Finding New Targets for Treatment of NF2-Deficient Meningiomas
Posted June 14, 2016
Vijaya Ramesh, Ph.D., Massachusetts General Hospital
Neurofibromatosis 2, or NF2, causes growth of different types of tumors in the nervous system, including meningiomas. The current treatments for NF2-related meningiomas are surgical resection (unless the tumor is inoperable) and radiation. There is a need for effective and noninvasive therapy options in the NF2 community. Further, the majority of non-NF2-associated meningiomas are shown to involve loss of the NF2 tumor suppressor gene (which encodes the protein merlin), indicating a common pathway that could be targeted for treatment. Previous data from Dr. Ramesh's laboratory had indicated that merlin functioned to shut off signaling through a group of other proteins, the mammalian target of rapamycin complex 1 (mTORC1) in meningiomas. Without merlin, mTORC1 was always turned on, and its signaling could drive tumor growth; however, treatment with rapamycin, a drug that targets mTORC1, was able to inhibit meningioma growth. These findings laid the groundwork for the rationale behind clinical trials with the mTORC1 inhibitor, everolimus (RAD001).
With a Fiscal Year 2010 (FY10) award from the Neurofibromatosis Research Program (NFRP), Dr. Ramesh and her colleagues performed a high-throughput kinome screen in an effort to understand the mechanism behind the activation of mTORC1 due to loss of merlin. They used meningioma cells deficient in the NF2 gene and silenced various kinases using RNAi technology to determine which were playing a role in mTORC1 signaling. Interestingly, they found that serum/glucocorticoid-regulated kinase 1 (SGK1), a target of mTORC2 (a protein complex related to mTORC1), and p21 protein-activated kinase 1 (PAK1) were mediating the activation of mTORC1 in these cells. The Ramesh lab, through research funded with the NFRP award, had previously reported that suppression of NF2 expression in human arachnoidal cells (cell of origin for meningiomas), led to increased activation of SGK1. In the kinome study, they demonstrated that signaling through mTORC2/SGK1 and PAK1 independently led to activation of mTORC1.

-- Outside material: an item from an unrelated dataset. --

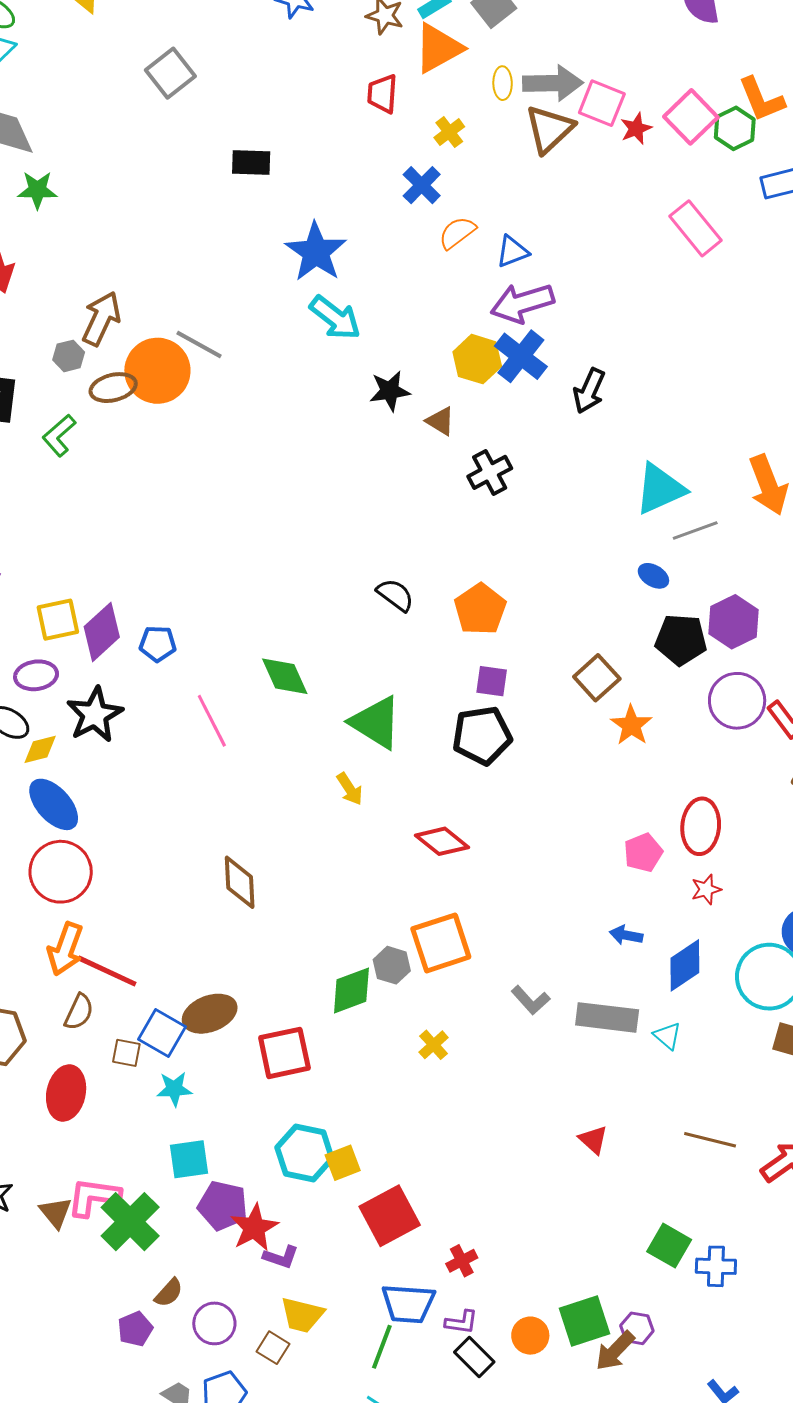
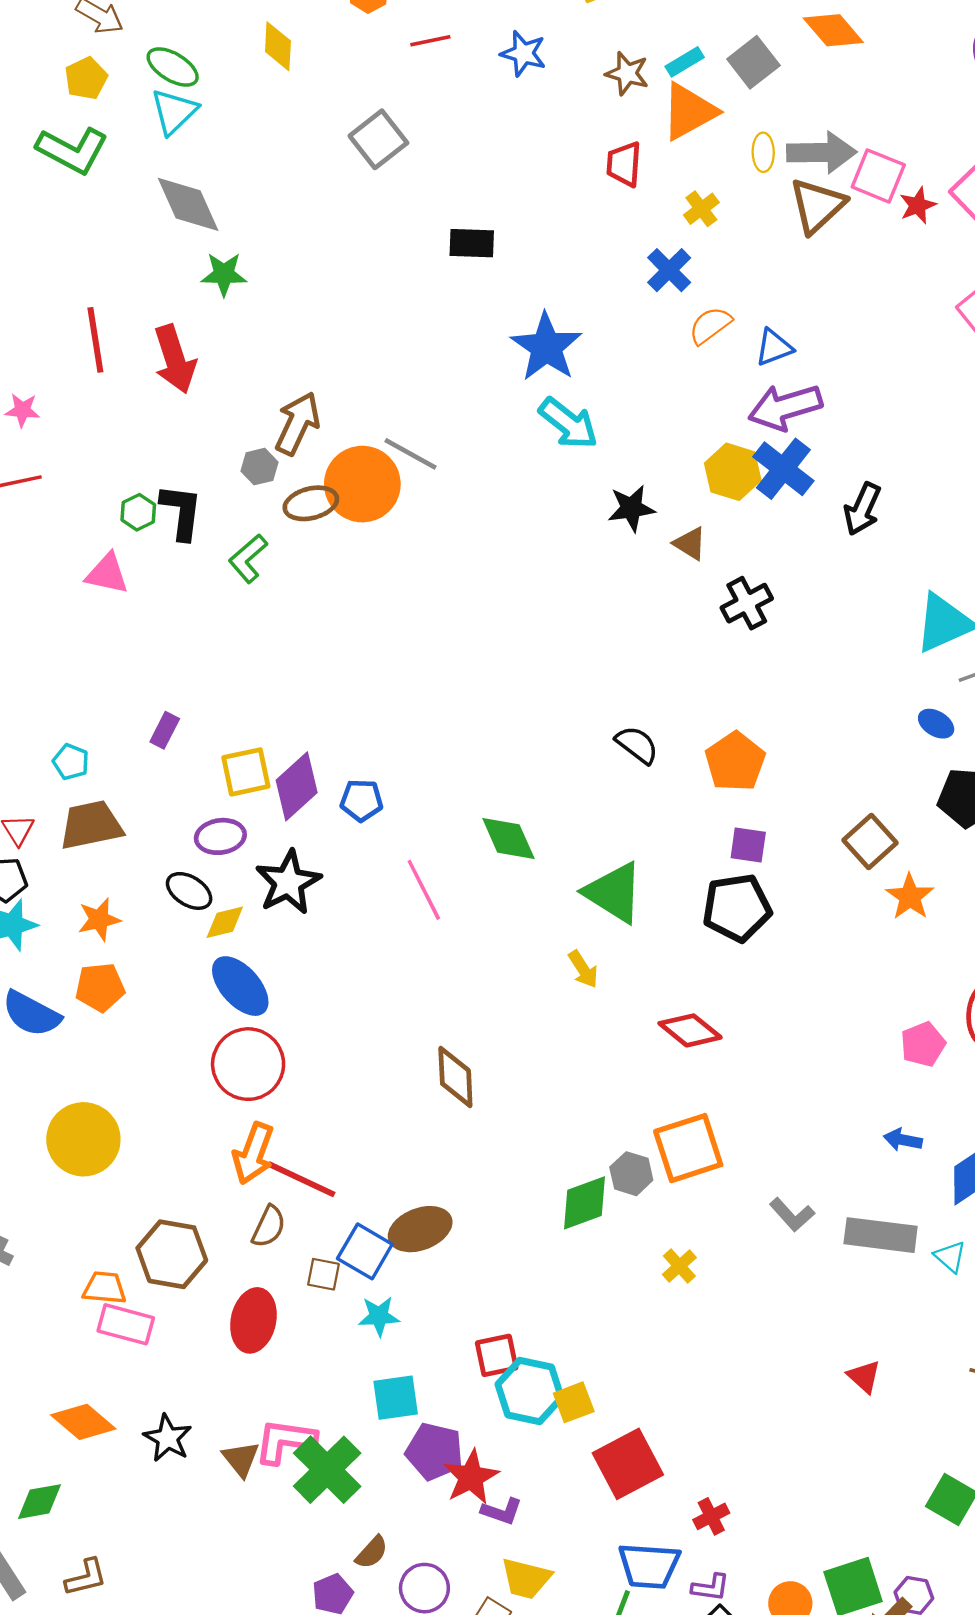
red square: (284, 1053) -> (497, 1355), moved, size x0.7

To further examine the role of these kinases in meningioma growth, they performed experiments with inhibitors of these kinases on meningioma cells. The PAK inhibitor, FRAX597, required very high concentrations to prevent cell growth. Rapamycin, the mTORC1 inhibitor, was not very effective at preventing cell growth, whereas treatment with AZD2014, a compound that inhibits both mTORC1 and mTORC2, was quite effective. These results provide evidence that dual mTORC1/mTORC2 inhibitors, such as AZD2014, may be useful therapeutic options for treating meningiomas, and has helped to inform future clinical trials.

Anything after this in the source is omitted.